The headline for this story does not belong to us. And no it does not belong to a condom brand, an underwear ad, a deodorant commercial, or a
bedsheet maker. It’s a headline from a print ad for the biscuit brand — Britannia Bourbon. And Britannia Bourbon is not alone.

Increasingly, brands from categories where you would not expect such expression, are talking a language that is when not screaming then, whispering sex.

Whether it’s Bourbon’s simple clever humour — the tagline for the brand is ‘indulge your dark side’ — that lets your mind wander or the sensuous ‘Aamsutra’ commercial for Mango Slice, more and more brands in India are now comfortable with the idea of using sex as the underpinning for their communication.

Unlike in the past when the moral brigade was quick to take umbrage, it seems that India and Indians no longer are afraid of the three letter word. Indeed the fact that a lot of ads with sexual connotations do not raise any hackles or for that matter doesn’t get an industry body like ASCI (Advertising Standards Council of India) breathing down the necks of marketers, indicates a coming of age of sorts.

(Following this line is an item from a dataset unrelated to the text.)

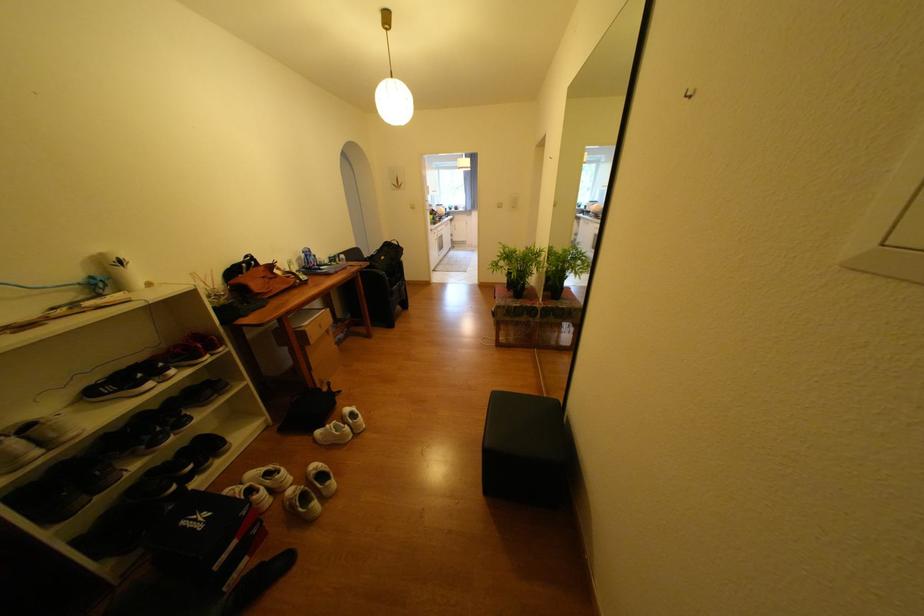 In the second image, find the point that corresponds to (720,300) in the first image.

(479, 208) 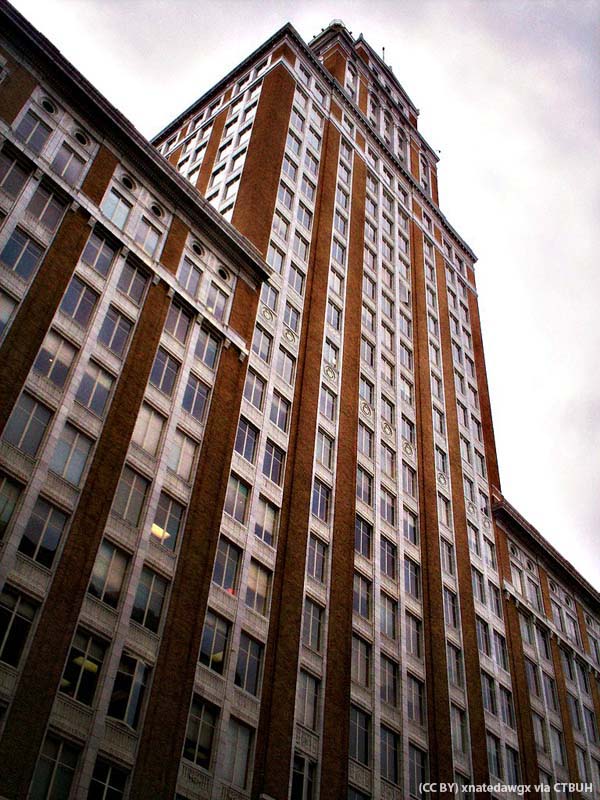 The image size is (600, 800). I want to click on celling lights turned on inside the building, so (x=210, y=309), (x=217, y=654), (x=89, y=662), (x=161, y=530). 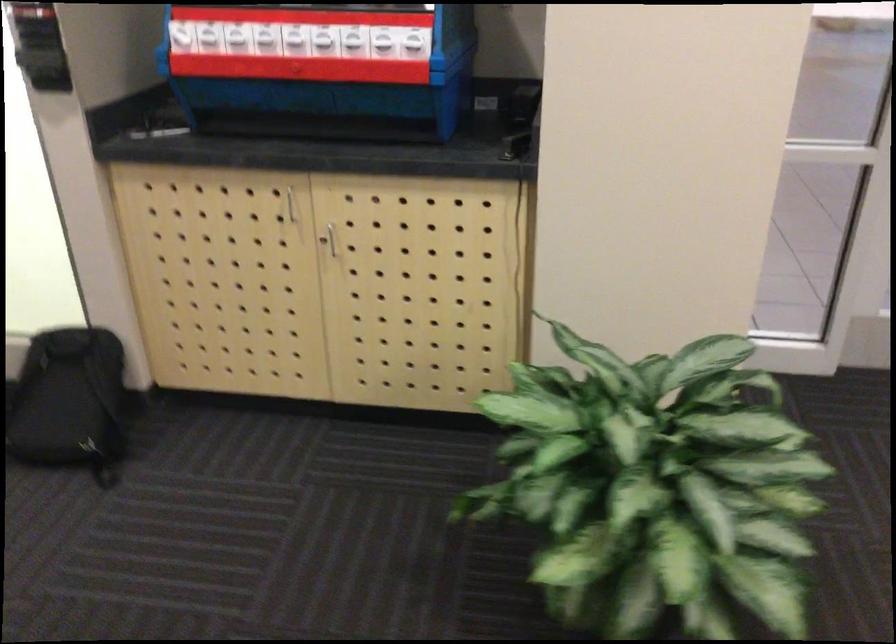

Meena Kaushik of Quantum Market Research, who has tracked the changing Indian consumer for decades believes that advertising in India today is less repressed and is an expression of the changing Indian. “Religion and sex were the two most used archetypes in Indian advertising as both these emotions appeal to the human sub-consciousness. While earlier it was religion maybe the focus now is shifting to sex,” she says.

Santosh Desai, CEO, Future Brands who has done extensive work among Indian consumers says that advertising vocabulary tends to be reflective of what is happening in everyday life. He believes that India is more ready today than it was in the past. Says Desai, “Remember the time when the song sexy…sexy…sexy mujhe log bole had come out and people raised objections? If the song would have come out now I doubt if so many eyebrows would have been raised.”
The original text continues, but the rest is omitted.